Monday, August 17, 2009

Learning New Tricks

The day I turned fifty I took time out to reflect on all the lessons and tricks I have learned during the past fifty years. There are too many to write about in this blog. The day I turned 51 I took time to think about all the lessons and tricks I have yet to learn! I am always open to new learning, but I must admit not always confident. Technology is not a huge comfort area for me. It moves too fast and I find myself still thinking about and trying to learn some technology that is "so yesterday" as my own kids often remind me.

I am excited to learn new tricks in this course. I will make myself a promise to be a little more self assured to try new things. My mind is racing already with new ideas about how to incorporate meaningful SSR with my reading intervention kids. I read a interesting blog about letting kids read blogs written by kids during SSR time. I am in intrigued by a comment I read in the blog about how we are always concerned with kids creating content and how it is just as important for kids to consume content. This really challenges my SSR assumptions and forces me to think outside the box. I'm thinking I will play around with this new trick this year.


  1. This is definitely something that I would like to explore in my classroom this year. We have so many students that have such short attention spans, that asking them to sit and read quietly for 15 minutes is a challenge in itself. Opening our minds to new outlets for reading helps us find what works for our students.

  2. Deb - I think reading blogs or articles online is a great idea for SSR. My son hates to read books but will spend many hours reading math and science websites. We need to do what fosters their motivation.

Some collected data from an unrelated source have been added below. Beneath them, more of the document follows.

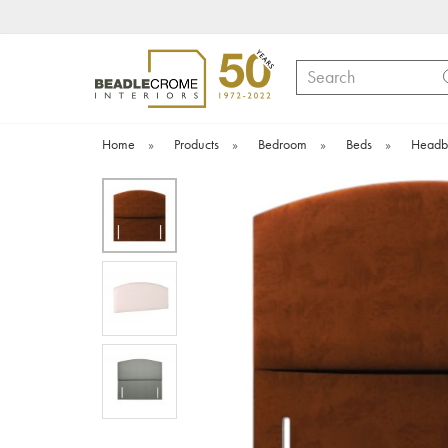
Search
Home
»
Products
»
Bedroom
»
Beds
»
Headb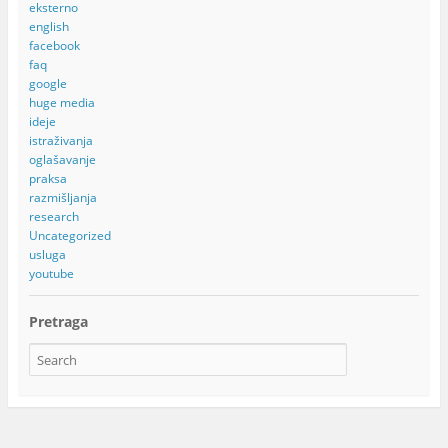
eksterno
english
facebook
faq
google
huge media
ideje
istraživanja
oglašavanje
praksa
razmišljanja
research
Uncategorized
usluga
youtube
Pretraga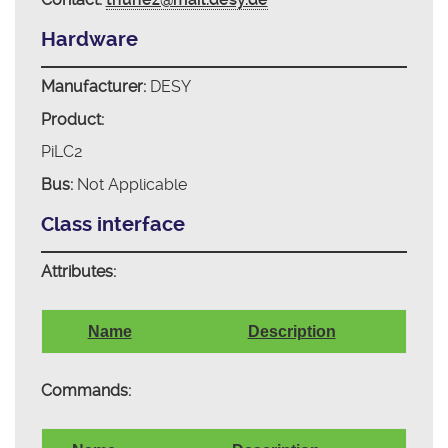
Hardware
Manufacturer:
DESY
Product:
PiLC2
Bus:
Not Applicable
Class interface
Attributes:
Name
Description
Commands: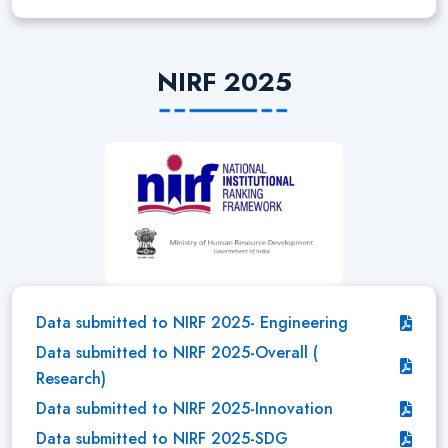
NIRF 2025
Data submitted to NIRF 2025- Engineering
Data submitted to NIRF 2025-Overall (
Research)
Data submitted to NIRF 2025-Innovation
Data submitted to NIRF 2025-SDG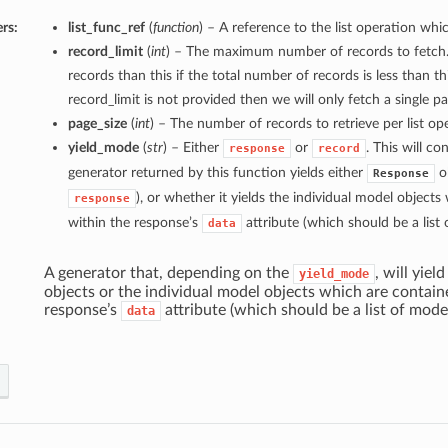
rs:
list_func_ref
(
function
) – A reference to the list operation whic
record_limit
(
int
) – The maximum number of records to fetch.
records than this if the total number of records is less than thi
record_limit is not provided then we will only fetch a single p
page_size
(
int
) – The number of records to retrieve per list ope
yield_mode
(
str
) – Either
or
. This will c
response
record
generator returned by this function yields either
ob
Response
), or whether it yields the individual model object
response
within the response’s
attribute (which should be a list 
data
A generator that, depending on the
, will yiel
yield_mode
objects or the individual model objects which are contain
response’s
attribute (which should be a list of mode
data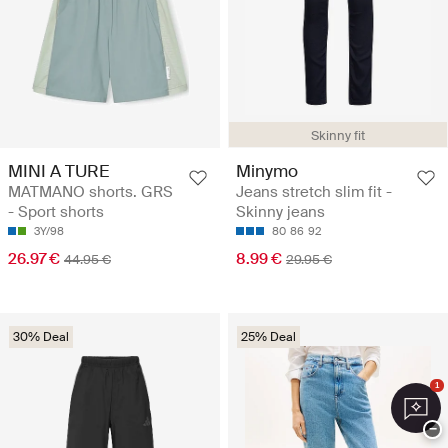
Skinny fit
MINI A TURE
Minymo
MATMANO shorts. GRS
Jeans stretch slim fit -
- Sport shorts
Skinny jeans
3Y/98
80
86
92
26.97 €
8.99 €
44.95 €
29.95 €
30% Deal
25% Deal
1
−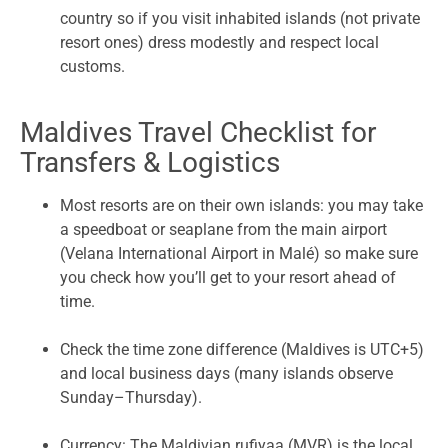
country so if you visit inhabited islands (not private
resort ones) dress modestly and respect local
customs.
Maldives Travel Checklist for
Transfers & Logistics
Most resorts are on their own islands: you may take
a speedboat or seaplane from the main airport
(Velana International Airport in Malé) so make sure
you check how you’ll get to your resort ahead of
time.
Check the time zone difference (Maldives is UTC+5)
and local business days (many islands observe
Sunday–Thursday).
Currency: The Maldivian rufiyaa (MVR) is the local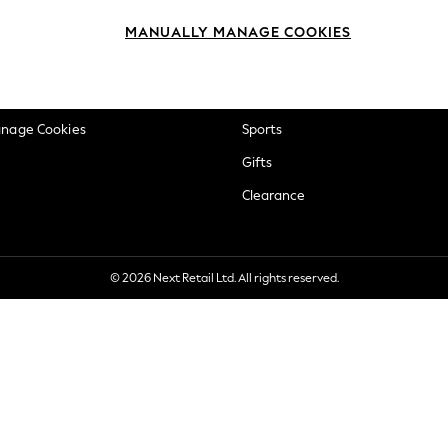
okie Policy
Beauty
MANUALLY MANAGE COOKIES
ditions
Brands
views & Ratings Policy
Baby
anage Cookies
Sports
Gifts
Clearance
© 2026 Next Retail Ltd. All rights reserved.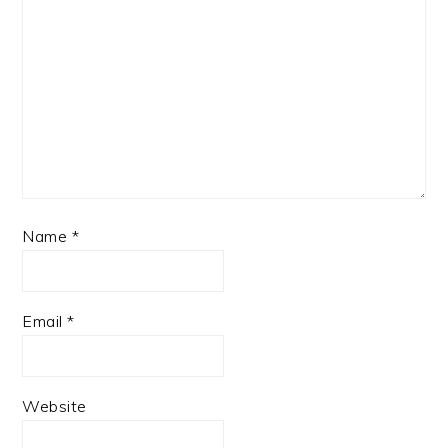
Name
*
Email
*
Website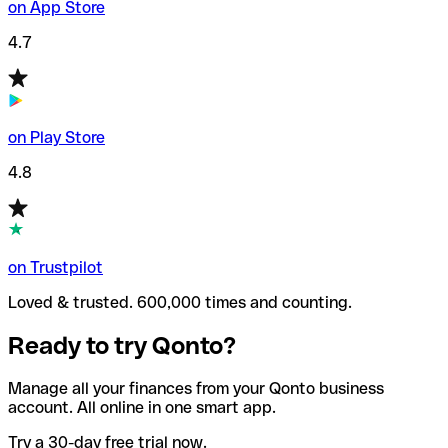
on App Store
4.7
on Play Store
4.8
on Trustpilot
Loved & trusted. 600,000 times and counting.
Ready to try Qonto?
Manage all your finances from your Qonto business
account. All online in one smart app.
Try a 30-day free trial now.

  3. I know what you mean about things going too fast. I've always known that I need to hop on the tech train but the jump seems so far and dangerous. How do I know that I'm jumping in the right place at the right time. Well, you don't know and there are no assurances. You just have to try something for the first time and go from there. Gather information on techniques and adapt them to serve your needs. Don't get discouraged or overwhelmed by the speed and amount of stuff. Just take baby steps and keep moving forward.
    You'll be amazed at how many of us are right there with you. So hold on tight and here we go!!
    Buena suerte!

  4. Keeping up is almost a full time job, Deb. I honestly know the feeling. Remember what we've said in the past and in Big6: if everyone in a school does just a bit, all our students benefit. No one has to know it all in terms of technology and teaching. If a little helps in any way, then it's worth the work - and the anxiety. As your colleagues comments remind you, we're all doing this together at the pace that's best for each of us. We tell kids that "learning can be fun," so we'd do well to live that out ourselves. Enjoy!

  5. I think these may offer a new option for students during reading time...for those reluctant to read I think whatever captures their attention (obviously with guidelines) should be options.